**Records for the task**
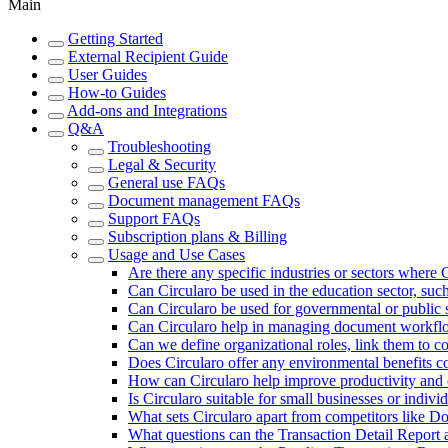
Main
Getting Started
External Recipient Guide
User Guides
How-to Guides
Add-ons and Integrations
Q&A
Troubleshooting
Legal & Security
General use FAQs
Document management FAQs
Support FAQs
Subscription plans & Billing
Usage and Use Cases
Are there any specific industries or sectors where C
Can Circularo be used in the education sector, su
Can Circularo be used for governmental or publi
Can Circularo help in managing document workflo
Can we define organizational roles, link them to co
Does Circularo offer any environmental benefits c
How can Circularo help improve productivity and 
Is Circularo suitable for small businesses or indivi
What sets Circularo apart from competitors like 
What questions can the Transaction Detail Report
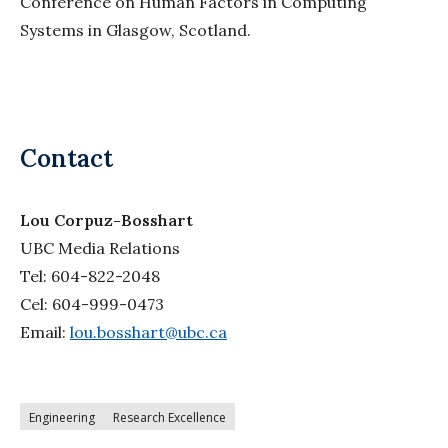
Conference on Human Factors in Computing
Systems in Glasgow, Scotland.
Contact
Lou Corpuz-Bosshart
UBC Media Relations
Tel: 604-822-2048
Cel: 604-999-0473
Email:
lou.bosshart@ubc.ca
Engineering
Research Excellence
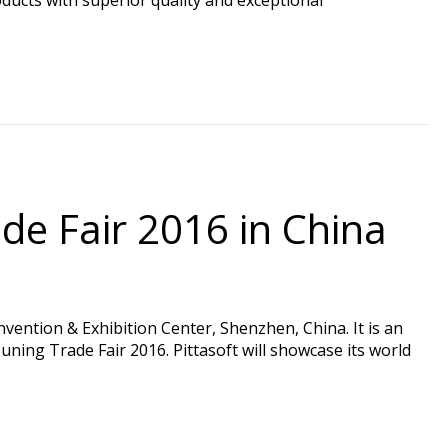
de Fair 2016 in China
ention & Exhibition Center, Shenzhen, China. It is an
ning Trade Fair 2016. Pittasoft will showcase its world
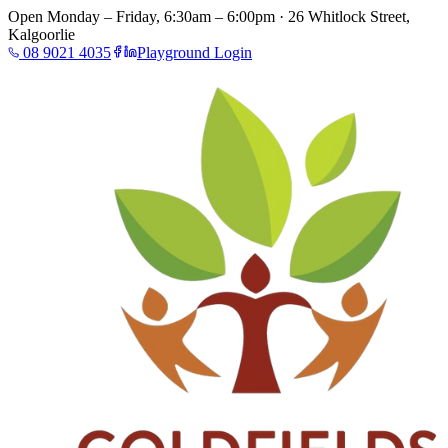
Open Monday – Friday, 6:30am – 6:00pm · 26 Whitlock Street,
Kalgoorlie
08 9021 4035
Playground Login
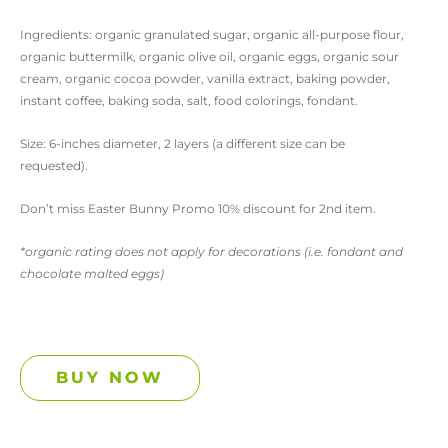
Ingredients: organic granulated sugar, organic all-purpose flour,
organic buttermilk, organic olive oil, organic eggs, organic sour
cream, organic cocoa powder, vanilla extract, baking powder,
instant coffee, baking soda, salt, food colorings, fondant.
Size: 6-inches diameter, 2 layers (a different size can be
requested).
Don’t miss Easter Bunny Promo 10% discount for 2nd item.
*organic rating does not apply for decorations (i.e. fondant and
chocolate malted eggs)
BUY NOW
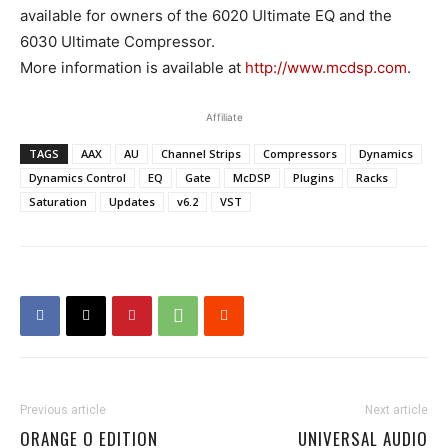
available for owners of the 6020 Ultimate EQ and the
6030 Ultimate Compressor.
More information is available at
http://www.mcdsp.com
.
Affiliate
TAGS
AAX
AU
Channel Strips
Compressors
Dynamics
Dynamics Control
EQ
Gate
McDSP
Plugins
Racks
Saturation
Updates
v6.2
VST
Previous article
Next article
ORANGE O EDITION
UNIVERSAL AUDIO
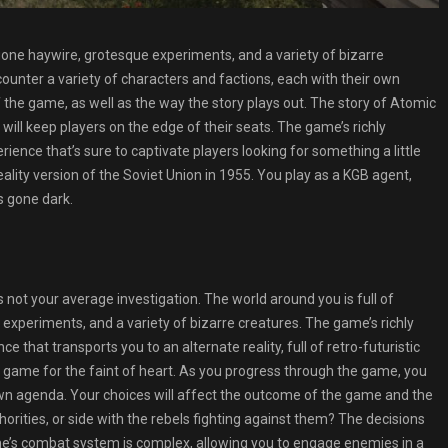
 gone haywire, grotesque experiments, and a variety of bizarre
ounter a variety of characters and factions, each with their own
the game, as well as the way the story plays out. The story of Atomic
t will keep players on the edge of their seats. The game’s richly
rience that’s sure to captivate players looking for something a little
ality version of the Soviet Union in 1955. You play as a KGB agent,
s gone dark.
 is not your average investigation. The world around you is full of
experiments, and a variety of bizarre creatures. The game’s richly
 that transports you to an alternate reality, full of retro-futuristic
a game for the faint of heart. As you progress through the game, you
own agenda. Your choices will affect the outcome of the game and the
thorities, or side with the rebels fighting against them? The decisions
me’s combat system is complex, allowing you to engage enemies in a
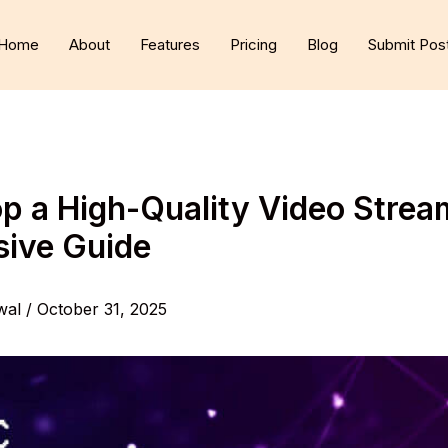
Home
About
Features
Pricing
Blog
Submit Pos
p a High-Quality Video Strea
ive Guide
wal
/
October 31, 2025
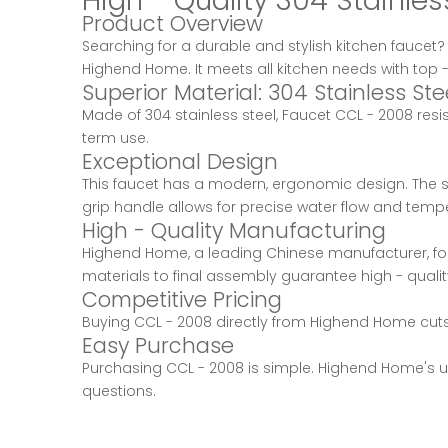
High - Quality 304 Stainl
Product Overview
Searching for a durable and stylish kitchen faucet
Highend Home. It meets all kitchen needs with top -
Superior Material: 304 Stainless Ste
Made of 304 stainless steel, Faucet CCL - 2008 resi
term use.
Exceptional Design
This faucet has a modern, ergonomic design. The spo
grip handle allows for precise water flow and tempe
High - Quality Manufacturing
Highend Home, a leading Chinese manufacturer, foc
materials to final assembly guarantee high - quali
Competitive Pricing
Buying CCL - 2008 directly from Highend Home cuts 
Easy Purchase
Purchasing CCL - 2008 is simple. Highend Home's us
questions.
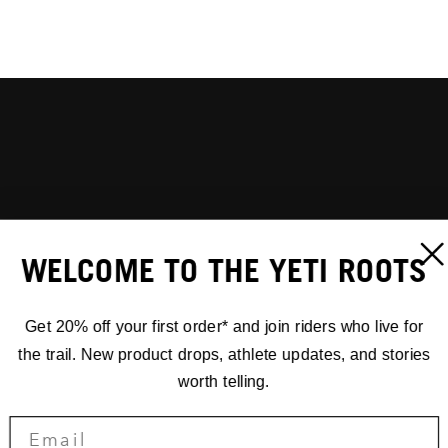
WELCOME TO THE YETI ROOTS
Get 20% off your first order* and join riders who live for
the trail. New product drops, athlete updates, and stories
worth telling.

**The problem**
Please repeat, with no pictures, each line from the start of the records above through the line with "Usage and Use Cases", inclusive, and only those.

**Response below**
Main
Getting Started
External Recipient Guide
User Guides
How-to Guides
Add-ons and Integrations
Q&A
Troubleshooting
Legal & Security
General use FAQs
Document management FAQs
Support FAQs
Subscription plans & Billing
Usage and Use Cases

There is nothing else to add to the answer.